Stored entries
────────

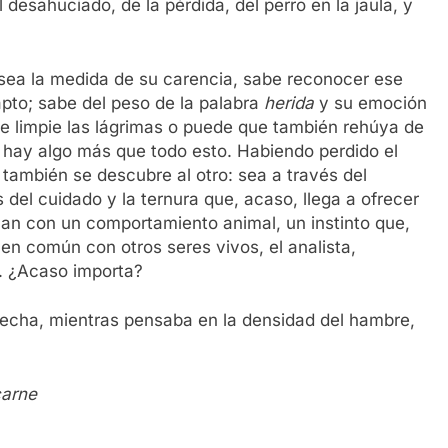
 desahuciado, de la pérdida, del perro en la jaula, y
 sea la medida de su carencia, sabe reconocer ese
apto; sabe del peso de la palabra
herida
y su emoción
se limpie las lágrimas o puede que también rehúya de
 hay algo más que todo esto. Habiendo perdido el
 también se descubre al otro: sea a través del
 del cuidado y la ternura que, acaso, llega a ofrecer
nan con un comportamiento animal, un instinto que,
 en común con otros seres vivos, el analista,
e. ¿Acaso importa?
pecha, mientras pensaba en la densidad del hambre,
carne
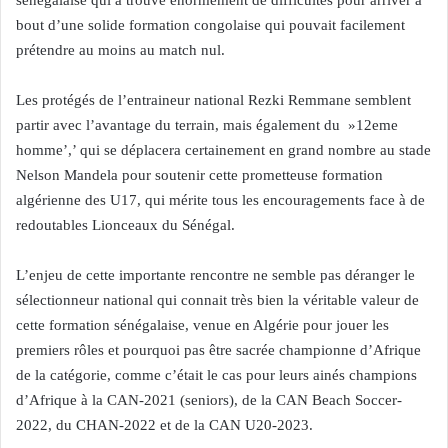
sénégalaise qui a trouvé énormément de difficultés pour arriver à
bout d’une solide formation congolaise qui pouvait facilement
prétendre au moins au match nul.
Les protégés de l’entraineur national Rezki Remmane semblent
partir avec l’avantage du terrain, mais également du »12eme
homme’,’ qui se déplacera certainement en grand nombre au stade
Nelson Mandela pour soutenir cette prometteuse formation
algérienne des U17, qui mérite tous les encouragements face à de
redoutables Lionceaux du Sénégal.
L’enjeu de cette importante rencontre ne semble pas déranger le
sélectionneur national qui connait très bien la véritable valeur de
cette formation sénégalaise, venue en Algérie pour jouer les
premiers rôles et pourquoi pas être sacrée championne d’Afrique
de la catégorie, comme c’était le cas pour leurs ainés champions
d’Afrique à la CAN-2021 (seniors), de la CAN Beach Soccer-
2022, du CHAN-2022 et de la CAN U20-2023.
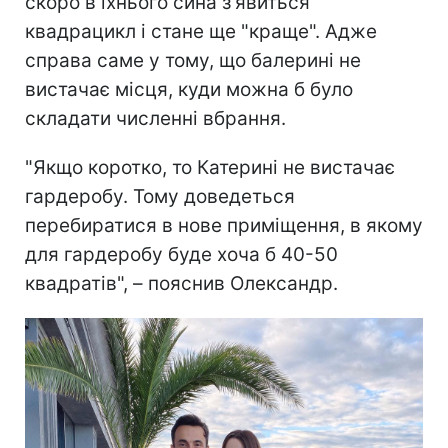
скоро в їхнього сина з'явиться
квадрацикл і стане ще "краще". Адже
справа саме у тому, що балерині не
вистачає місця, куди можна б було
складати численні вбрання.
"Якщо коротко, то Катерині не вистачає
гардеробу. Тому доведеться
перебиратися в нове приміщення, в якому
для гардеробу буде хоча б 40-50
квадратів", – пояснив Олександр.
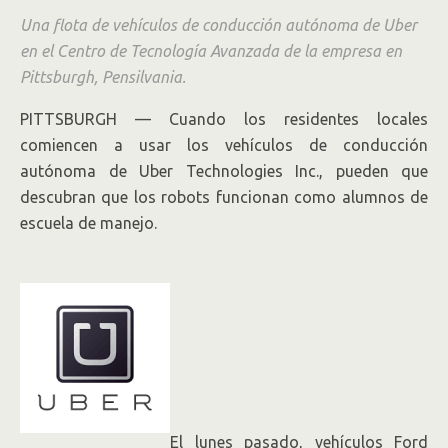
la empresa pone a prueba la efectividad
Una flota de vehículos de conducción autónoma de Uber
de los autos sin conductor.
en el Centro de Tecnología Avanzada de la empresa en
Pittsburgh, Pensilvania.
PITTSBURGH — Cuando los residentes locales
comiencen a usar los vehículos de conducción
autónoma de Uber Technologies Inc., pueden que
descubran que los robots funcionan como alumnos de
escuela de manejo.
El lunes pasado, vehículos Ford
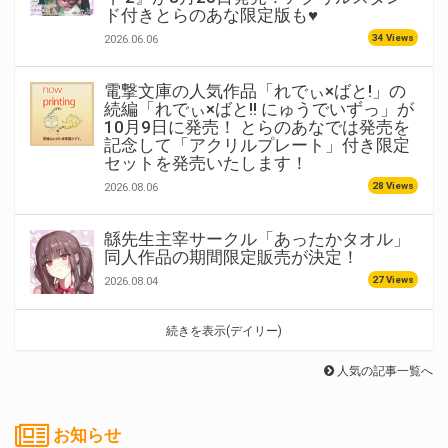
ド付きとらのあな限定版も♥
34 Views
2026.06.06
電撃文庫の人気作品「れでぃ×ばと!」の
続編「れでぃ×ばと!! にゅうでいずっ」が
10月9日に発売！ とらのあなでは発売を
記念して「アクリルプレート」付き限定
セットを発売いたします！
28 Views
2026.08.06
緜先生主宰サークル「あったかタオル」
同人作品の期間限定販売が決定！
27 Views
2026.08.04
続きを表示(デイリー)
人気の記事一覧へ
お知らせ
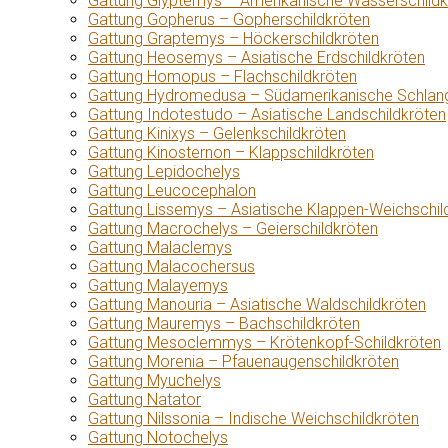
Gattung Glyptemys – Amerikanische Wasserschildk
Gattung Gopherus – Gopherschildkröten
Gattung Graptemys – Höckerschildkröten
Gattung Heosemys – Asiatische Erdschildkröten
Gattung Homopus – Flachschildkröten
Gattung Hydromedusa – Südamerikanische Schlang
Gattung Indotestudo – Asiatische Landschildkröten
Gattung Kinixys – Gelenkschildkröten
Gattung Kinosternon – Klappschildkröten
Gattung Lepidochelys
Gattung Leucocephalon
Gattung Lissemys – Asiatische Klappen-Weichschil
Gattung Macrochelys – Geierschildkröten
Gattung Malaclemys
Gattung Malacochersus
Gattung Malayemys
Gattung Manouria – Asiatische Waldschildkröten
Gattung Mauremys – Bachschildkröten
Gattung Mesoclemmys – Krötenkopf-Schildkröten
Gattung Morenia – Pfauenaugenschildkröten
Gattung Myuchelys
Gattung Natator
Gattung Nilssonia – Indische Weichschildkröten
Gattung Notochelys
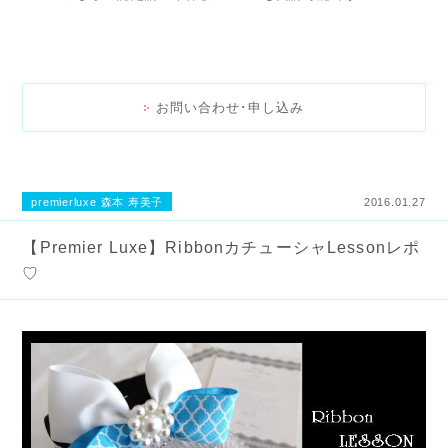
お問い合わせ･申し込み
premierluxe 森本 寿美子
2016.01.27
【Premier Luxe】RibbonカチューシャLessonレポ
♡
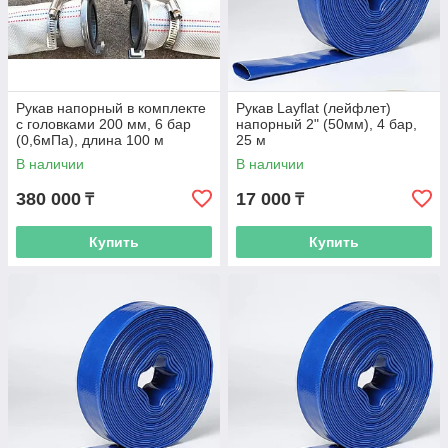
Рукав напорный в комплекте
Рукав Layflat (лейфлет)
с головками 200 мм, 6 бар
напорный 2" (50мм), 4 бар,
(0,6мПа), длина 100 м
25 м
В наличии
В наличии
380 000
17 000
₸
₸
Купить
Купить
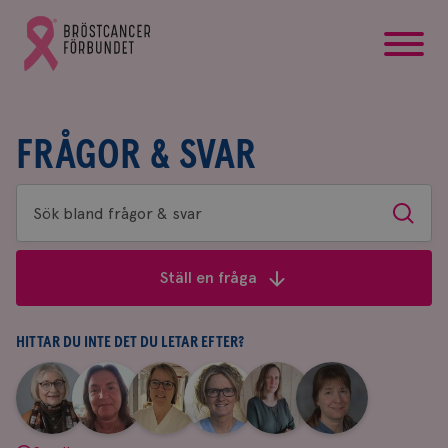
startsida
Gå
till
Bröstcancerförbundets
startsida
FRÅGOR & SVAR
Sök
Sök
bland
frågor
Ställ en fråga
&
svar
HITTAR DU INTE DET DU LETAR EFTER?
|
|
|
|
|
|
Aina
Anne
Fredrika
Jeanette
Maria
Yvette
Johnsson
Andersson
Killander
Bäcklund
Edegran
Andersson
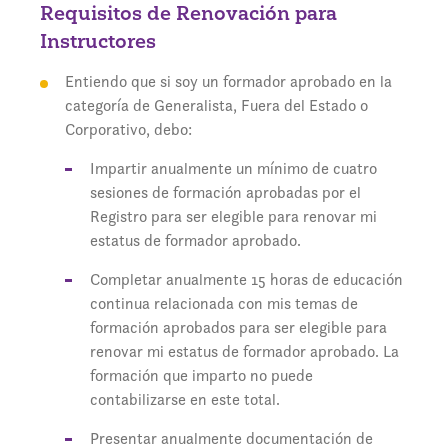
Requisitos de Renovación para
Instructores
Entiendo que si soy un formador aprobado en la
categoría de Generalista, Fuera del Estado o
Corporativo, debo:
Impartir anualmente un mínimo de cuatro
sesiones de formación aprobadas por el
Registro para ser elegible para renovar mi
estatus de formador aprobado.
Completar anualmente 15 horas de educación
continua relacionada con mis temas de
formación aprobados para ser elegible para
renovar mi estatus de formador aprobado. La
formación que imparto no puede
contabilizarse en este total.
Presentar anualmente documentación de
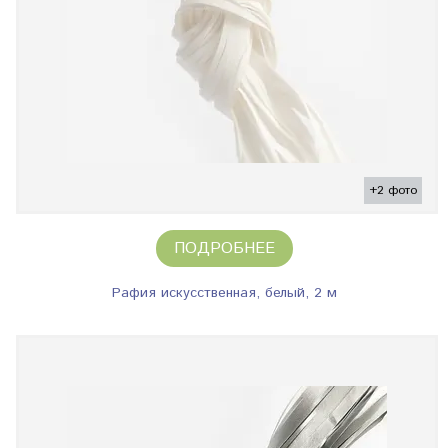
+2 фото
ПОДРОБНЕЕ
Рафия искусственная, белый, 2 м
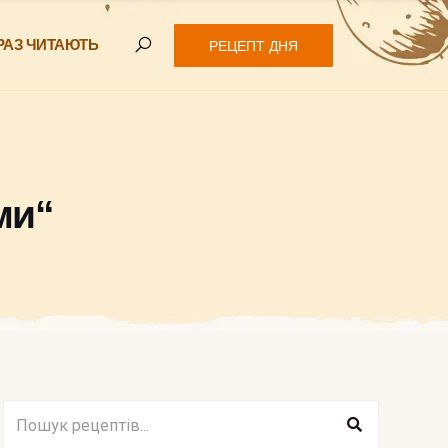
РАЗ ЧИТАЮТЬ
РЕЦЕПТ ДНЯ
ми“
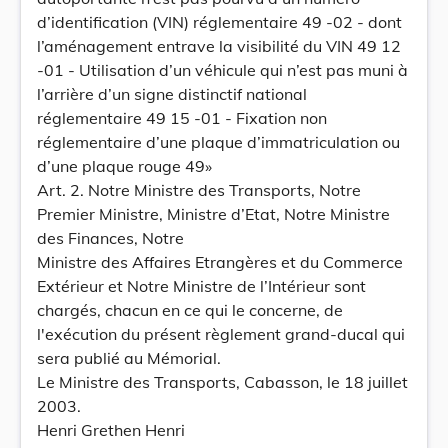
d’identification (VIN) réglementaire 49 -02 - dont
l’aménagement entrave la visibilité du VIN 49 12
-01 - Utilisation d’un véhicule qui n’est pas muni à
l’arrière d’un signe distinctif national
réglementaire 49 15 -01 - Fixation non
réglementaire d’une plaque d’immatriculation ou
d’une plaque rouge 49»
Art. 2. Notre Ministre des Transports, Notre
Premier Ministre, Ministre d’Etat, Notre Ministre
des Finances, Notre
Ministre des Affaires Etrangères et du Commerce
Extérieur et Notre Ministre de l’Intérieur sont
chargés, chacun en ce qui le concerne, de
l'exécution du présent règlement grand-ducal qui
sera publié au Mémorial.
Le Ministre des Transports, Cabasson, le 18 juillet
2003.
Henri Grethen Henri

────────

_Your assignment:_ From the data above, return only the lines starting at the line that holds "formación aprobados para ser elegible para" and ending at the line that holds "d’identification (VIN) réglementaire", word for word and without pictures.

_Written answer:_
formación aprobados para ser elegible para
renovar mi estatus de formador aprobado. La
formación que imparto no puede
contabilizarse en este total.
Presentar anualmente documentación de
+2 фото
ПОДРОБНЕЕ
Рафия искусственная, белый, 2 м
РАЗ ЧИТАЮТЬ
РЕЦЕПТ ДНЯ
ми“
d’identification (VIN) réglementaire 49 -02 - dont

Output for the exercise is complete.